Famously, Sherlock Holmes makes reference in one of Sir Arthur Conan Doyle's mysteries to "the curious incident of the dog in the night-time." In the story, a horse is stolen from a barn in the middle of the night; Holmes makes this reference; Watson replies something along the lines of, "But the dog did not bark;" Holmes, in his smugly self-satisfied manner responds, "That was the curious incident." The fact that the dog did not bark while a horse was being stolen indicated that the thief was someone the dog would have been familiar with; as a result, the perpetrator (I believe it was the horse's trainer) was identified.
Occasionally I've heard this theme referred to as "the dog that didn't bark," which I suppose does the trick just as well. In the context of the story, we're meant to learn that observation and analysis requires us not just to pay attention to the things that stand out, but also to the things that *should* stand out, but for some reason do not.
However, in our data analyst lives, we encounter this silent dog all the time. Something should be barking, but isn't. And why is that? Sometimes it's because our assumptions are faulty, as they might have been in the Holmes story above. But more often, it's because the dog that should be there, barking, has gone missing. Which is to say: we don't have enough data to understand our problem in context.
Pedantic Aside (Ooh, Already? It's So Early in the Post!)
Now, an argument can be made that we never have "enough" data to put a problem in context. Especially when our mandate crosses over from "show me what this data is" to "explain to me why this data is like this," we're always going to be working at some level of abstraction. I get that. But you can't refuse to tackle an analysis just because you don't have all the data ever collected. You've got to determine what you need, at a minimum, to be honest, and truthful, and faithful to the reality your data is presenting. The perfect is the enemy of the good, yes; but the crap is the enemy of all of us.
Lost Dogs: Reward
A recent #MakeoverMonday challenge provided us data about Fortune 500 companies. Specifically, this tranche of data showed us that Apple was the most profitable Fortune 500 company by a significant amount; then, it included companies ranked 2 through 25 on that same metric from among the Fortune 500. It also included someone's characterization of the specific business sector to which that company belonged.
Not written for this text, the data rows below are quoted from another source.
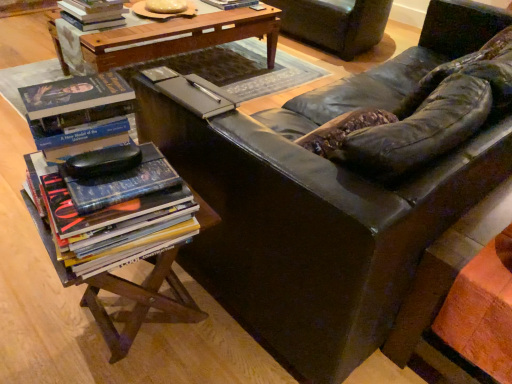 Question: From a real-world perspective, is hardcover book at upper left, which is the second book in bottom-to-top order, physically located above or below velvet dark brown armchair at upper center?

Choices:
 (A) above
 (B) below

Answer: (A)

Question: Is hardcover book at upper left, which is the 2th book from back to front, bigger or smaller than velvet dark brown armchair at upper center?

Choices:
 (A) big
 (B) small

Answer: (B)

Question: Based on their relative distances, which object is nearer to the velvet dark brown armchair at upper center?

Choices:
 (A) matte brown book at center
 (B) matte black leather couch at center
 (C) woodenmaterial/texturetable at lower left, marked as the 2th table in a top-to-bottom arrangement
 (D) wooden table at center, which is the 1th table from back to front
 (E) hardcover book at upper center, which is counted as the 3th book, starting from the front

Answer: (E)

Question: Based on their relative distances, which object is farther from the hardcover book at upper left, positioned as the second book in top-to-bottom order?

Choices:
 (A) woodenmaterial/texturetable at lower left, the first table in the bottom-to-top sequence
 (B) hardcover book at upper center, arranged as the first book when viewed from the top
 (C) velvet dark brown armchair at upper center
 (D) matte black leather couch at center
 (E) matte brown book at center

Answer: (A) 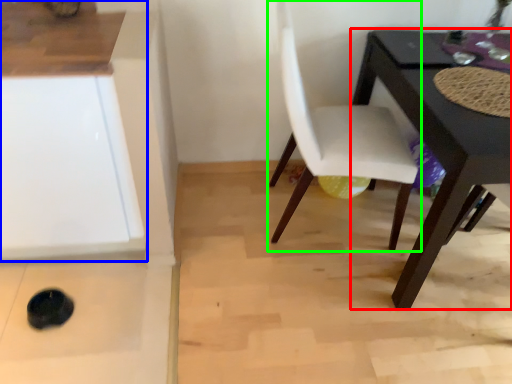 Question: Which object is the farthest from table (highlighted by a red box)? Choose among these: cabinetry (highlighted by a blue box) or chair (highlighted by a green box).

Choices:
 (A) cabinetry
 (B) chair

Answer: (A)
We have a lot of lost dogs here.
First of all, there's a huge clue right there in the data. It isn't the Fortune 25. Obviously, we are working with data for only 5% of the qualifying companies. This...is a problem. How are we to make any real assessments of our data with such a small subset of it available to us?
Second of all, the only financial data we have is profit. Great! One year of profit. But we don't know about assets, or revenue, or employees, or cash flow; we don't know about change over time, about acquisitions...we have only one dollar figure for each of 25 companies.
Last, we have incomplete characterizations of what industry these companies belong to. For instance: Berkshire Hathaway is categorized as a "Banking/Finance" company. But it's actually a conglomerate. It has almost 80 wholly-owned subsidiaries and a financial interest in almost 100 other companies. It owns retailers, airlines, banks, food suppliers, transportation companies, insurance companies, manufacturing, services providers, media companies...it crosses into a whole range of industries. And, as we mentioned before: we only have information for 5% of the actual Fortune 500 list.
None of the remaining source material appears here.